Here are the records. Write out exactly the lines between the one holding "Entrada siguiente" and the one holding "Baufinanzierungsrechner", inclusive.

* [Listed entries]
----
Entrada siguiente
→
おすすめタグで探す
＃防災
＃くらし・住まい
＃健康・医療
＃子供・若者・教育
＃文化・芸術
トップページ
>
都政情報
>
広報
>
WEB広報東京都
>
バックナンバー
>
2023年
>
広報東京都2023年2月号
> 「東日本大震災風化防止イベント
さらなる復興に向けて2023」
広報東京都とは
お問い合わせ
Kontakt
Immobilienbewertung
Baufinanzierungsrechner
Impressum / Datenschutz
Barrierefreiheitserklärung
----
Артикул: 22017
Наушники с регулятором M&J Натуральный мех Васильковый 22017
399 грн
----
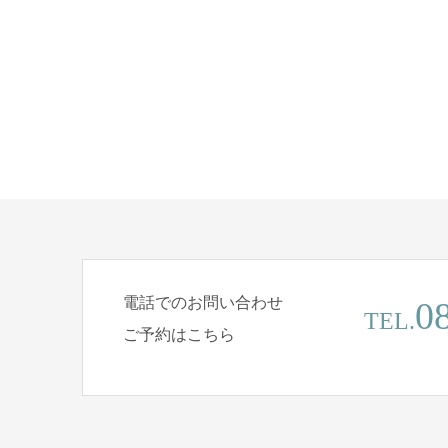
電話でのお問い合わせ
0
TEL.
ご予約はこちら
----
* [Reply]
Entrada siguiente
→
おすすめタグで探す
＃防災
＃くらし・住まい
＃健康・医療
＃子供・若者・教育
＃文化・芸術
トップページ
>
都政情報
>
広報
>
WEB広報東京都
>
バックナンバー
>
2023年
>
広報東京都2023年2月号
> 「東日本大震災風化防止イベント
さらなる復興に向けて2023」
広報東京都とは
お問い合わせ
Kontakt
Immobilienbewertung
Baufinanzierungsrechner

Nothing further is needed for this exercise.